Não somos os guerreiristas que têm pretendido pintar alguns meios de comunicação, viemos à mesa com propostas e projetos para alcançar a paz definitiva, uma paz que implique uma profunda desmilitarização do Estado e reformas socioeconômicas radicais que cimentem a democracia, a justiça e a liberdade verdadeiras. Viemos aqui com o acumulado de uma luta histórica pela paz, a buscar, cotovelo a cotovelo com nosso povo, a vitória da solução política sobre a guerra civil que destroça a Colômbia. Não obstante, nossa determinação tem a firmeza para enfrentar os guerreiristas que creem que com o estrondo das bombas e dos canhões podem dobrar a vontade dos que mantêm em alto as bandeiras da mudança e justiça social.
Não se pode encadear este processo a uma política enfocada exclusivamente na obtenção desaforada de lucros para uns poucos capitalistas, aos quais não lhes importa nada a pobreza que abate a 70% da população. Eles só pensam no incremento de seu botim, não na redução da miséria. Mais de 30 milhões de colombianos vivem na pobreza, 12 milhões na indigência, 50% da população economicamente ativa agonizam entre o desemprego e o subemprego, quase 6 milhões de campesinos perambulam pelas ruas, vítimas do deslocamento forçado. De 114 milhões de hectares que o país tem, 38 estão destinados à exploração petroleira, 11 milhões à mineração, dos 750 mil hectares em exploração florestal se projeta passar para 12 milhões. A pecuária extensiva ocupa 39.2 milhões. A área cultivável é de 21.5 milhões de hectares, porém somente 4.7 milhões deles estão dedicados à agricultura, algarismo em decadência porque já o país importa 10 milhões de toneladas de alimentos ao ano. Mais da metade do território colombiano está em função dos interesses de uma economia de encrave.
Em nossa visão, colocar sobre a mesa o assunto do desenvolvimento agrário integral como primeiro ponto do acordo geral remete a assumir a análise de um dos aspectos centrais do conflito. O problema da terra é causa histórica da confrontação de classes em Colômbia. Nas palavras do comandante Alfonso Cano “as FARC nascemos resistindo à violência oligárquica que utiliza sistematicamente o crime político para liquidar a oposição democrática e revolucionária; também como resposta campesina e popular à agressão latifundiária e terra-tenente que inundou de sangue os campos colombianos, usurpando terras de campesinos e colonos”.
Aquilo que foi causa essencial do levantamento armado e de uma heroica resistência campesina, ao longo do tempo se agudizou.

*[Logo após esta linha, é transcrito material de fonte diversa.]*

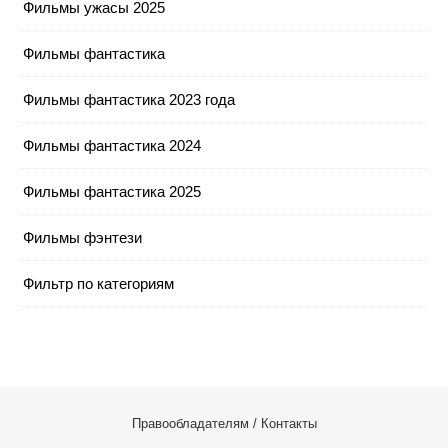
Фильмы ужасы 2025
Фильмы фантастика
Фильмы фантастика 2023 года
Фильмы фантастика 2024
Фильмы фантастика 2025
Фильмы фэнтези
Фильтр по категориям
Правообладателям / Контакты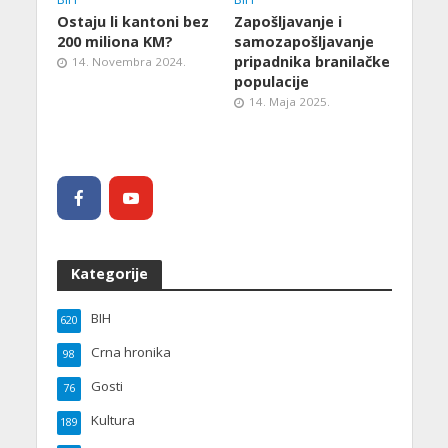
Ostaju li kantoni bez
Zapošljavanje i
200 miliona KM?
samozapošljavanje
pripadnika branilačke
14. Novembra 2024.
populacije
14. Maja 2025.
Kategorije
BIH
620
Crna hronika
98
Gosti
76
Kultura
189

A geofagia dos latifundiários acentuou a desequilibrada e injusta estrutura da posse da terra. O coeficiente GINI no campo alcança 0,89. Espantosa desigualdade! Os mesmos dados oficiais dão conta de que as propriedades de mais de 500 hectares correspondem a 0.4% dos proprietários que controlam 61.2% da superfície agrícola. Se trata de uma acumulação por desapossamento, cuja mais recente referência fala de 8 milhões de hectares arrebatados a sangue e fogo através de massacres paramilitares, fossas comuns, desaparições e deslocamento forçado, crimes de lesa-humanidade, acentuados durante os 8 anos de governo de Uribe, todos eles componentes do terrorismo de Estado em Colômbia.

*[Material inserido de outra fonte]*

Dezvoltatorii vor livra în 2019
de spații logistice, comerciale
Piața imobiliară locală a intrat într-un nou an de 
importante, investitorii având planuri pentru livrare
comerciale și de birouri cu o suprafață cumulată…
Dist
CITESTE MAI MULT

Para as FARC, Exército do Povo, o conceito TERRA está indissoluvelmente ligado ao território; são um todo indivisível que vai mais além do aspecto meramente agrário e que toca interesses estratégicos, vitais, de toda a nação. Por isso, a luta pelo território está no centro das lutas que se travam hoje em Colômbia. Falar de terra significa, para nós, falar do território como uma categoria que, ademais do subsolo e da superfície, entranha relações sócio-históricas de nossas comunidades que levam imerso o sentimento de pátria, que concebe a terra como abrigo, e o sentido do bem viver. A respeito, deveríamos interiorizar a profunda definição do Libertador Simón Bolívar sobre o que é a pátria, nosso solo, nosso território: “Primeiro o solo nativo que nada – nos diz –, ele formou com seus elementos nosso ser; nossa vida não é outra coisa que a essência de nosso próprio país; ali se encontram os testemunhos de nosso nascimento, os criadores de nossa existência e os que nos deram alma pela educação; os sepulcros de nossos pais jazem ali e nos reclamam segurança e repouso; tudo nos recorda um dever, tudo nos excita sentimentos ternos e memórias deliciosas; ali foi o teatro de nossa inocência, de nossos primeiros amores, de nossas primeiras sensações e de quanto nos formou. Que títulos mais sagrados ao amor e à consagração?”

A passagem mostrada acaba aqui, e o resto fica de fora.